Bias in the Age of Data
I was recently diagnosed with a neurodegenerative disorder, not one of the nightmarish ones that you dread to get, but still one that will have serious impact on my life as I progress. When I received the diagnosis, I did what any self-respecting adult would do, I asked the expert in front of me zero questions, thanked them for their time and subsequently spent the next 72 hours researching every progression study, every paper and every article I could find on it. I learnt a lot about the disease but I’m sure not much more than I would have learnt if I had just asked relevant questions to the expert I had waiting so long to see.
Where did this reliance on search engines over experts stem from and at what point did it reach this level, because I’m not the only one, majority of Americans trust Google for their News over actual news outlets, which to me makes sense but I think that’s part of the problem – there’s this overarching view that because this search engine has been coded it removes the bias that news outlets have become famous for but data is inherently bias, so how can search results be anything but?
While I don’t think bias in data sources is a new or undiscovered topic at all, with the historic juggernaut rise of GenAI and the use of large language models (LLM) being used to create these source of truth magic machines, the topic of data bias is one that I don’t think we’re putting enough emphasis on. GenAI has already become such a hot topic, that you can’t even say GPT three times in a mirror without an elderly relative appearing to ask if ChatGPT has feelings, but I think depending on what stage the models that you’re training for purpose are at there’s a serious importance to keeping an open and well catalogued collection of the data it’s being trained on.
Take a GPT model like the one that Bloomberg have spearheaded, how do you guarantee there is no bias, or even accidental agenda to the tool based on how it was fine-tuned. Will it suggest tools or services that benefit you, the user? Or ones that give the appearance of aid, while directly benefitting the organization that built the tool.
I think this openness on what data has been used to generate these tools is a must. With the rise of industries trying to patent their own models, I believe a database with all of the data the model was trained on should be a necessity to allow for the patent to be awarded. While I’m not an avid conspiracy theorist by any means, the secrecy that will inherently be adopted by organizations to ensure the unique selling points of their models over competitors gives rise to situations that harken back to the demonization of fat in the diets of people across the western world. The sugar research foundation paying researchers to publish a review on fat and heart disease, had huge implications on the health of people for years to come and led to sugar consumption to skyrocket with the emphasis put of fat-free foods, loaded with sugars to compensate for the flavor.

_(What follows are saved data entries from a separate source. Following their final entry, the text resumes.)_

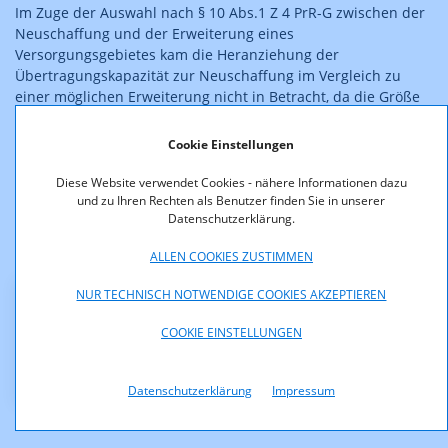
Im Zuge der Auswahl nach § 10 Abs.1 Z 4 PrR-G zwischen der
Neuschaffung und der Erweiterung eines
Versorgungsgebietes kam die Heranziehung der
Übertragungskapazität zur Neuschaffung im Vergleich zu
einer möglichen Erweiterung nicht in Betracht, da die Größe
des Gebietes keine wirtschaftlich erfolgreiche
Hörfunkveranstaltung erwarten ließ und der Antrag von Radio
Cookie Einstellungen
Starlet dem keine besonderen Konzepte oder Argumente
entgegenstellen konnte.
Diese Website verwendet Cookies - nähere Informationen dazu
und zu Ihren Rechten als Benutzer finden Sie in unserer
Datenschutzerklärung.
Dieser Bescheid ist rechtskräftig.
ALLEN COOKIES ZUSTIMMEN
NUR TECHNISCH NOTWENDIGE COOKIES AKZEPTIEREN
Downloads
COOKIE EINSTELLUNGEN
KOA_1.413-03-27_Neukirchen.pdf (pdf, 252,0 KB)
Datenschutzerklärung
Impressum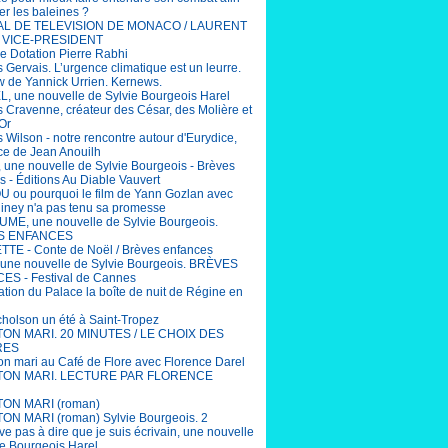
er les baleines ?
AL DE TELEVISION DE MONACO / LAURENT
 VICE-PRESIDENT
e Dotation Pierre Rabhi
 Gervais. L’urgence climatique est un leurre.
ew de Yannick Urrien. Kernews.
, une nouvelle de Sylvie Bourgeois Harel
 Cravenne, créateur des César, des Molière et
Or
 Wilson - notre rencontre autour d'Eurydice,
ce de Jean Anouilh
 une nouvelle de Sylvie Bourgeois - Brèves
s - Éditions Au Diable Vauvert
ou pourquoi le film de Yann Gozlan avec
Niney n'a pas tenu sa promesse
ME, une nouvelle de Sylvie Bourgeois.
S ENFANCES
TE - Conte de Noël / Brèves enfances
une nouvelle de Sylvie Bourgeois. BRÈVES
S - Festival de Cannes
ation du Palace la boîte de nuit de Régine en
cholson un été à Saint-Tropez
 TON MARI. 20 MINUTES / LE CHOIX DES
RES
ton mari au Café de Flore avec Florence Darel
 TON MARI. LECTURE PAR FLORENCE
TON MARI (roman)
TON MARI (roman) Sylvie Bourgeois. 2
ive pas à dire que je suis écrivain, une nouvelle
ie Bourgeois Harel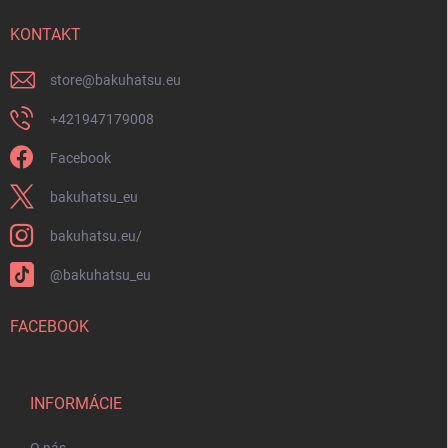
t
i
i
KONTAKT
s
u
e
store
@
bakuhatsu.eu
+421947179008
Facebook
bakuhatsu_eu
bakuhatsu.eu/
@bakuhatsu_eu
FACEBOOK
INFORMÁCIE
O nás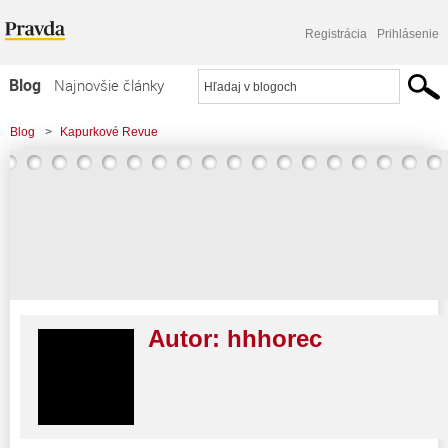
Registrácia
Prihlásenie
Blog
Najnovšie články
Najčítanejšie články
Blog
>
Kapurkové Revue
Najkomentovanejšie články
Zoznam blogov
Komerčné blogy
Autor:
hhhorec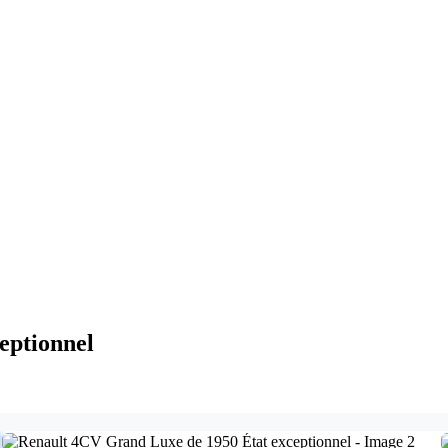
eptionnel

What stops this same interference and bias in data from continuing to happen if not for open datasets and transparency in model training. Would you trust a health tool if you knew it was built with an LLM sponsored by Coca-Cola? What about a technical advisory tool built byAWS, is the advice you receive to migrate to the cloud un-bias, does it actually make sense for where you organization is on the maturity index, or is the tool’s primary goal value generation – not for the user, but for the creator.
Living in the ‘Age of Data’ has a lot of pros, it’s taught me to be skeptical of everything I read and to try, because there is never a guarantee, to only utilize un-biased information to back decisions I make on a daily basis, but I fear that while the public enjoys the sorcery of these GenAI tools and majority don’t want to know how it works, its this very bliss in the ignorance around these tools that will allow industries to take advantage of the public.